All I’m doing when I’m not shooting is running around, hammering space-space-space, grabbing anything that flashes. None of it hurts me, and Booker leaves it if my inventory’s full. I don’t even see what I’m picking up (which is a waste of code).
Why can’t Ken Levine make a game as well as a story? Because this is really just John Steinbeck combined with Call of Duty. Actually, strike that. It’s more like a Christopher Nolan movie. It’s a puzzle where you can’t solve it unless the author spoon-feeds you the pieces. Then you put them in and wait for the next piece — there is no process of intuition/deduction/solving. The easy parts are easy and the hard parts are so damn incomprehensible (the “infinite” part) that it goes over your head.

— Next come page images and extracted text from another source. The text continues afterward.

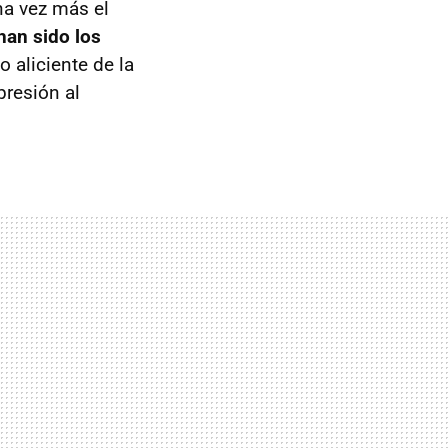
na vez más el
han sido los
o aliciente de la
resión al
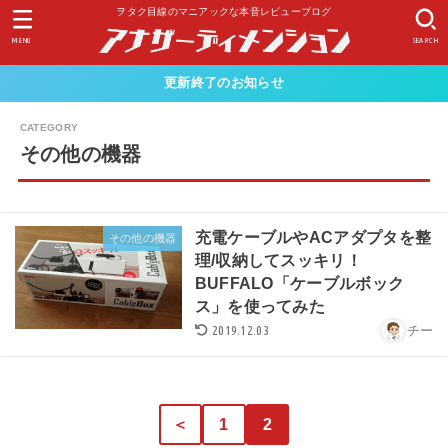
ヲタク目線のマニアックな本音レビューブログ
MENU
SEARCH
更新終了のお知らせ
その他の機器
充電ケーブルやACアダプタを整
その他の機器
理/収納してスッキリ！
BUFFALO「ケーブルボック
ス」を使ってみた
2019.12.03
チー
＜
1
2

But my biggest beef is with the illusion of choice. I know that’s supposed to be part of the theme, but the way it’s integrated into gameplay is even worse. Even Bioshock 1 wasn’t as bad as this. Even though it only gave you the option to be messiah savior or cold-blooded child-killer, it gave you the option. Here, they just provide you a stopping point until you press a button to perform some inescapable action. And the narrative doesn’t proceed unless you do. That’s not a choice, that’s making me turn the page.
There’s plenty I wished I could have seen more of too. I love the Songbird. It’s apparently supposed to be an icon of the game, but it’s barely in it. I would have loved more interaction with Elizabeth. You’re supposed to bond with her, why not little events where you can buy her cotton candy, or dance with her, or some kind of Mass Effect dialogue tree?
Here’s the thing: if people want to consider video games as art? Things like Bioshock: Infinite — a penny dreadful disguised as great literature — are not going to help. Bioshock: Infinite is Inception. It’s great, until you pause the game, go to the fridge for a beer, and say “…That didn’t make any sense!” The story and game seem so separate from each other. It’s a Taco Bell burrito in a Don Pablo’s restaurant.